Plan Ouma Rusks
|Owner||RCL Foods (2013)|
|Tagline||Baked on the original farm|
Ouma (commonly referred to as Ouma's Rusks) is a South African rusk made from a traditional buttermilk recipe. It was first introduced in the rural town of Molteno, Eastern Cape, by Elizabeth Ann Greyvenstyn in 1939. In response to an offer by the town's pastor to help fund entrepreneurial efforts of the women in his congregation. The brand currently dominates the relatively-small local rusk market, and is manufactured in the same town it was first introduced.

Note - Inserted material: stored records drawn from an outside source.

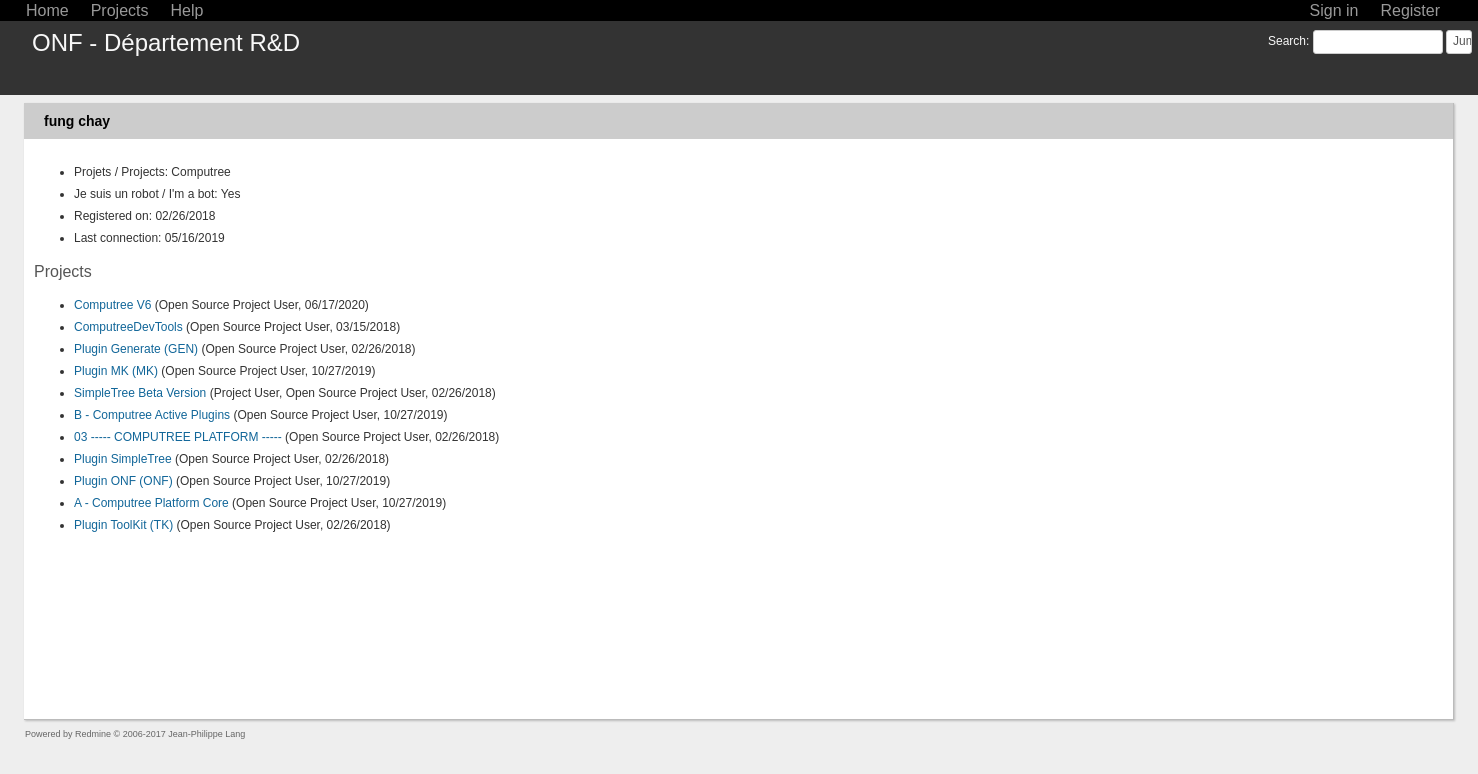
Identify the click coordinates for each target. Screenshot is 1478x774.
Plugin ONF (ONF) (123, 481)
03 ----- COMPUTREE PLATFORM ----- (178, 437)
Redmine (93, 734)
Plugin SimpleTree (123, 459)
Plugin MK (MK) (116, 371)
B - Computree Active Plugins (152, 415)
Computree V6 (112, 305)
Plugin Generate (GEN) (136, 349)
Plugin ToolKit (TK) (123, 525)
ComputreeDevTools (128, 327)
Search (1287, 41)
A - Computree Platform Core (151, 503)
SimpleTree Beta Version (140, 393)
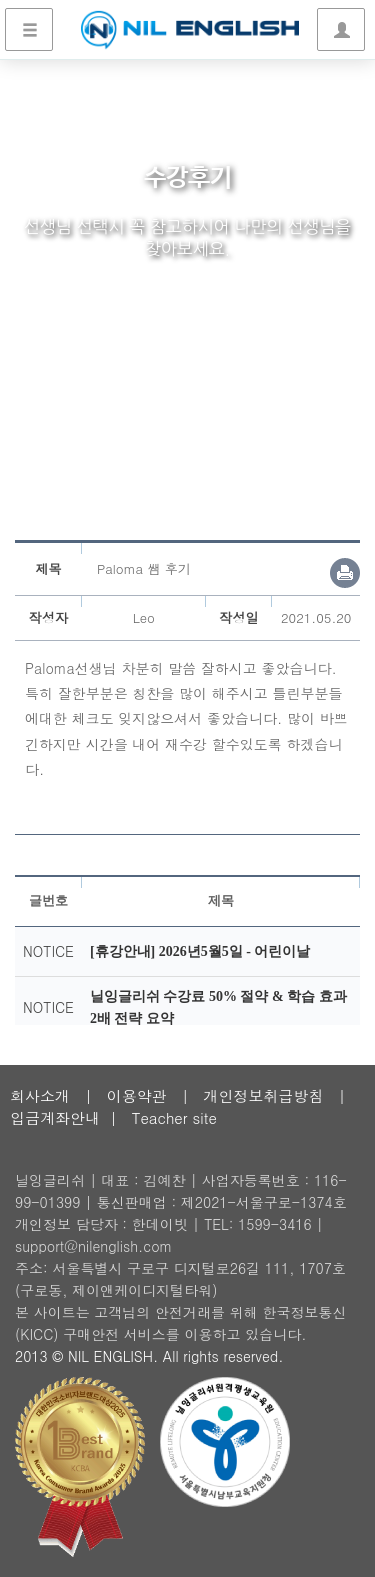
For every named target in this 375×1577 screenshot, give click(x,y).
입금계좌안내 (55, 1117)
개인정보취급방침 (263, 1095)
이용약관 (137, 1095)
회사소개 (40, 1095)
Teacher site (174, 1117)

In an effort to reduce the negative impact of the Great Depression, the town's pastor offered each female member of his congregation money to start local businesses and increase their family income. They each received a half-crown, which is equivalent to two shillings and sixpence (roughly worth £30 or R520 in 2016).
They were first sold under the brand name "Outspan Rusks" but was changed soon after to 'Ouma' (Afrikaans for grandmother). Elizabeth's grandson, Leon Greyvensteyn, was involved in the establishment and management of the company went on to found the Simba Chip company in 1956.
In 1941 the newly created governmental Industrial development Corporation (South Africa) gave its first start-up loan to Ouma Rusks for £1,500. Ouma became part of Fedfood in the 1970s, and since 1992 has been owned by Foodcorp (South Africa). As of 2012 Foodcorp still maintains an Ouma Rusks factory in the town of Molteno employing 250 people.
Though based in South Africa, Ouma Rusks are consumed internationally due to the diaspora.